When Alexei Navalny was convicted over the summer on what were widely considered trumped-up charges of embezzlement, McFaul weighed in as Navalny listened to the verdict, calling the trial politically motivated.

In December, he discussed his bandaged hand on Twitter - he had broken his little finger in a Russia-U.S. basketball game, an injury requiring surgery.

At a meeting Dec. 11, Prime Minister Dmitry Medvedev asked McFaul how his hand was doing. The ambassador started to explain what had happened. “Yes, yes, I know all about it,” Medvedev interrupted. “I read about it on the Internet.”

McFaul, who reserves days for face-to-face contacts, usually tweets late at night from his home office in Spaso House. He’s often alone in the mansion, which has been the official residence of the U.S. ambassador since diplomatic relations were established with the Soviet Union in 1933. His family returned to California in the fall because of his wife’s career and two sons’ education. They return on holidays, but he has plenty of Twitter time.

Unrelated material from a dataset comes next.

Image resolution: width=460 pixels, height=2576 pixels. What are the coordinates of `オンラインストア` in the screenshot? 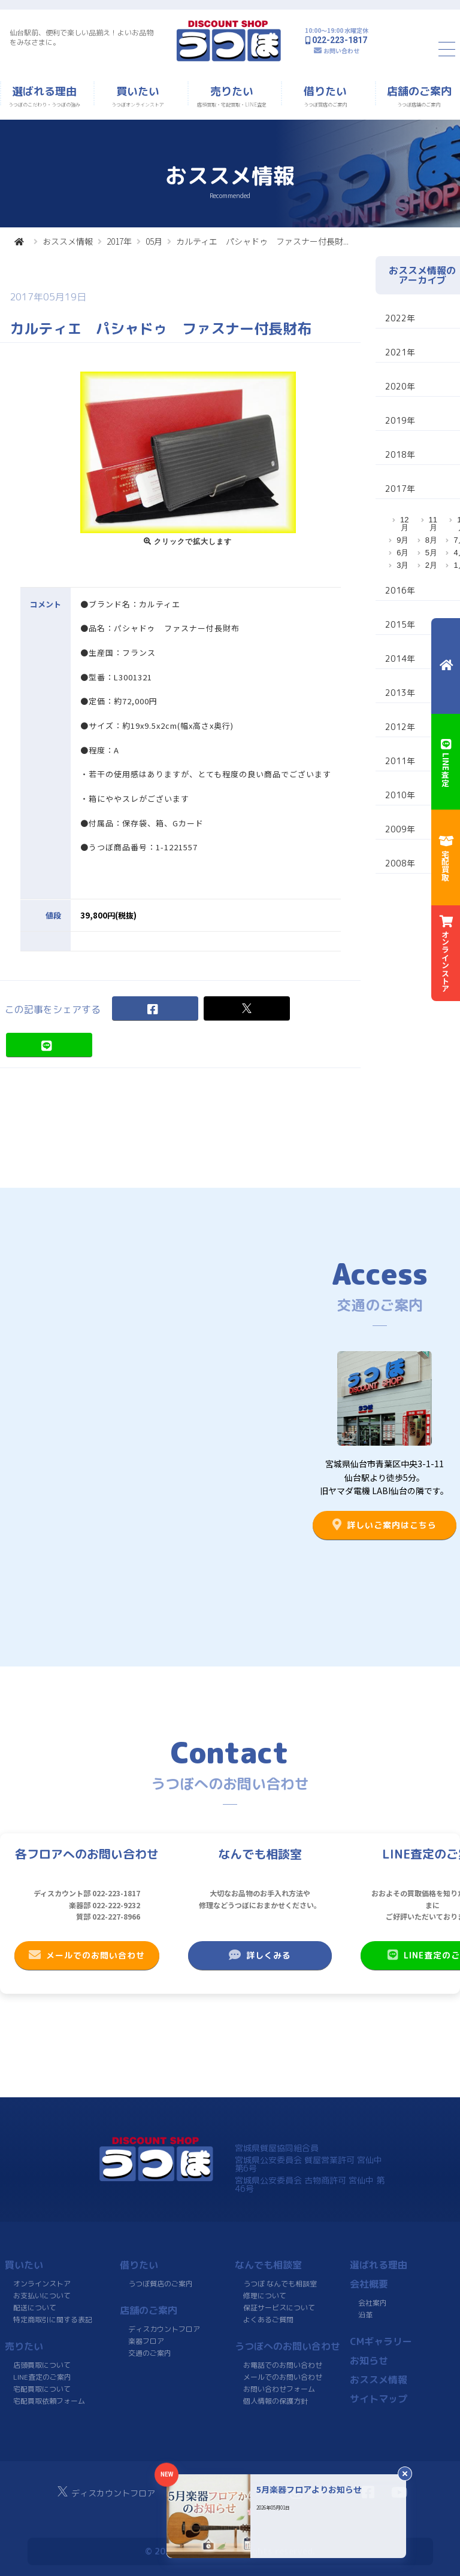 It's located at (42, 2284).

From his office, he can see the imposing tower occupied by the Russian Foreign Ministry. One night in May, he fell under attack as he sat looking at the tower.

In a series of 15 or more tart tweets, the Foreign Ministry called itself shocked by remarks McFaul had made to students at the Higher School of Economics, describing him as distorting the U.S.-Russian relationship and spreading falsehoods.

McFaul defended himself. His standard PowerPoint presentation had emphasized positive results, he said. Carl Bildt, the Swedish foreign minister who was watching in cyberspace, called it the first Twitter war.

“I see that Russia MFA has launched a twitter-war against US Ambassador Mc-Faul,” tweeted Bildt, who has 251,600 followers. “That’s the new world - followers instead of nukes. Better.”

McFaul, who remains a Stanford professor on leave and follows its sports teams with great attention, said he still has a lot to learn.

“I probably write too much about Stanford,” he said.